What Makes Commodity Prices Rise?
It’s not rocket science, so we don’t need to talk about things like thrust, energy, force, gravity, etc. Instead, we’ll limit ourselves to three factors that drive commodity prices higher:
- Increased Demand
- Decreased Supply
There are thousands of new millionaires being added in India, United Arab Emirates, Saudi Arabia, Singapore, and Russia (not to mention the U.S., Europe and the rest of the world) every year. There are also millions of people joining the middle class around the world every year. With this rising affluence comes an increase in purchasing power and a greater demand for commodities; i.e., the essentials that make life possible and/or more comfortable.
Just to give a few examples: 1. Gold is in demand as money and jewelry, which are in greater demand as more people increase their wealth. 2. Crude oil and gasoline are in greater demand as more people buy automobiles. 3. Rice, wheat, soybeans, corn, meats, coffee, sugar, and cocoa are in greater demand as people want to improve their diets and taste the sweeter things in life.
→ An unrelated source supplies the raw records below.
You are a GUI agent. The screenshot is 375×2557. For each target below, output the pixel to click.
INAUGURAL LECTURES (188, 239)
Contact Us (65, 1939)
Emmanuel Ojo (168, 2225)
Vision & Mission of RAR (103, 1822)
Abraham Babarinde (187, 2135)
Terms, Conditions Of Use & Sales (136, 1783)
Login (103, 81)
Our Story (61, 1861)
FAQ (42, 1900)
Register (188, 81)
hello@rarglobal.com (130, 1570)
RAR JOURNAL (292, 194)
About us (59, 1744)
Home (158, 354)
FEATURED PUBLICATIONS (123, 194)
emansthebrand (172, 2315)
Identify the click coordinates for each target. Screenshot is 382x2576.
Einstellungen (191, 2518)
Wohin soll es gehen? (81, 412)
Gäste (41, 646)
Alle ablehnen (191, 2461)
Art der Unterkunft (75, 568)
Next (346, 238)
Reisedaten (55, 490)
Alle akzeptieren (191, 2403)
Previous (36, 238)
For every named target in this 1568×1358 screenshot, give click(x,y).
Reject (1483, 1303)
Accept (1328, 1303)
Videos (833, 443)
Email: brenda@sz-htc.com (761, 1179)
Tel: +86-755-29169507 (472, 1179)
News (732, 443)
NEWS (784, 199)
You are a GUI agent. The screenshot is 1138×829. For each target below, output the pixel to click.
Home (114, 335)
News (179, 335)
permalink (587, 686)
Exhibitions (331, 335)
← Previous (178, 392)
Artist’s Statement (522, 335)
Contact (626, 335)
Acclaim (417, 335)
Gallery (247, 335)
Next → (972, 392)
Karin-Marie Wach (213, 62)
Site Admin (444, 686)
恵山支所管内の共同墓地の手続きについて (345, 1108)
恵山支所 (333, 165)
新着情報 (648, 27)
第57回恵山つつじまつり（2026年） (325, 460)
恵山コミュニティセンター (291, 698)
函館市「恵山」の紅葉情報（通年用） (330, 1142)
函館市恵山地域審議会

For years, commodity prices were relatively low (prior to 2000); however, as countries around the world adopt more market-based economies, the demand for commodities is growing. The added demand increases prices, thus calling out more supply (giving people a greater incentive to produce commodities). Unfortunately, it often takes years to increase the supply of some commodities. Commodities that must be taken out of the ground (oil and metals) have the longest lead times. In the short run, the supply isn’t keeping up with the added demand. Some people view this more as an increase in demand rather than a decrease in supply, but you could say the supply is going down relative to the demand. The effect is the same as a shortage of commodities (relative to demand) and the bottom line is that prices are going up.
During the first stage of inflation, commodity price increases are caused by an expansion of the money supply and credit. During the second stage, people begin to anticipate future declines in their currency’s purchasing power, and the currency’s price (relative to commodities) begins to drop faster than the supply expansion would suggest. As existing money buys less, more money is needed to buy the same quantity of commodities. More money is then printed (and easier credit is extended) to meet the ever-expanding anticipatory “need”/demand for it, reducing the currency’s price and pushing commodity prices higher still.
As more countries move toward market economies, billions of people join the marketplace for commodities. This unprecedented demand for commodities is creating shortages while the markets’ rationing tool (price) is doing its job by supplying goods to consumers who are willing and able to pay the (higher) market price. Until the supply of commodities can catch up with the added demand, prices will rise.
In a world of fiat currencies beset with the notion of inflationomics, governments around the world are trying to stimulate their economies relative to the rest of the world. Those who depreciate their currencies more (through currency and credit expansion) are rewarded with greater exports (in the short run), but pay the price for their profligacy with higher commodity prices. Because the world uses the U.S. dollar as a reserve currency, U.S. dollar-holders share the pain of dollar-denominated commodity price rises when the U.S. Federal Reserve (Fed) inflates the U.S. currency and/or expands credit. This occurs every time the U.S. economy has a crisis (which is happening more frequently these days).
The convergence of increased demand, short supplies, and world-wide inflation is bringing the world record commodity prices. Exactly how high prices will go is open to conjecture. Perhaps, in that sense, rocket science results are easier to predict!